[Required action]
Repeat the records exactly as given. Do not include the pictures.
━━ Exercise inputs ━━
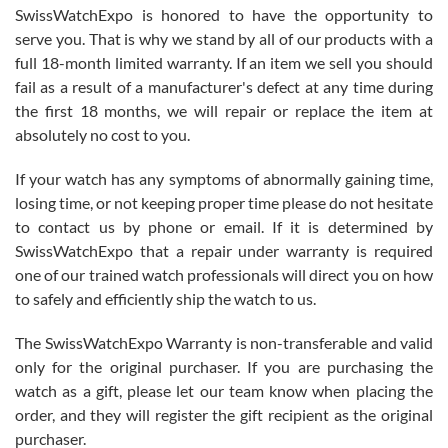
Never felt pressured to buy something, and appreciated his
SwissWatchExpo is honored to have the opportunity to
knowledge. We discussed several watches over several week
before I finalized my watch. Would definitely recommend working
serve you. That is why we stand by all of our products with a
with Jason, and Swiss watch Expo. I will be a repeat customer.
full 18-month limited warranty. If an item we sell you should
fail as a result of a manufacturer's defect at any time during
the first 18 months, we will repair or replace the item at
absolutely no cost to you.
If your watch has any symptoms of abnormally gaining time,
Roberto Alomar
losing time, or not keeping proper time please do not hesitate
7/26/2026
to contact us by phone or email. If it is determined by
Great watch, will purchase many after the amazing experience! I
SwissWatchExpo that a repair under warranty is required
am.on.my second cartier watch, tank large!
one of our trained watch professionals will direct you on how
to safely and efficiently ship the watch to us.
The SwissWatchExpo Warranty is non-transferable and valid
only for the original purchaser. If you are purchasing the
watch as a gift, please let our team know when placing the
Mac L.
order, and they will register the gift recipient as the original
7/24/2026
purchaser.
━━━
[Response to the exercise]
Never felt pressured to buy something, and appreciated his
SwissWatchExpo is honored to have the opportunity to
knowledge. We discussed several watches over several week
before I finalized my watch. Would definitely recommend working
serve you. That is why we stand by all of our products with a
with Jason, and Swiss watch Expo. I will be a repeat customer.
full 18-month limited warranty. If an item we sell you should
fail as a result of a manufacturer's defect at any time during
the first 18 months, we will repair or replace the item at
absolutely no cost to you.
If your watch has any symptoms of abnormally gaining time,
Roberto Alomar
losing time, or not keeping proper time please do not hesitate
7/26/2026
to contact us by phone or email. If it is determined by
Great watch, will purchase many after the amazing experience! I
SwissWatchExpo that a repair under warranty is required
am.on.my second cartier watch, tank large!
one of our trained watch professionals will direct you on how
to safely and efficiently ship the watch to us.
The SwissWatchExpo Warranty is non-transferable and valid
only for the original purchaser. If you are purchasing the
watch as a gift, please let our team know when placing the
Mac L.
order, and they will register the gift recipient as the original
7/24/2026
purchaser.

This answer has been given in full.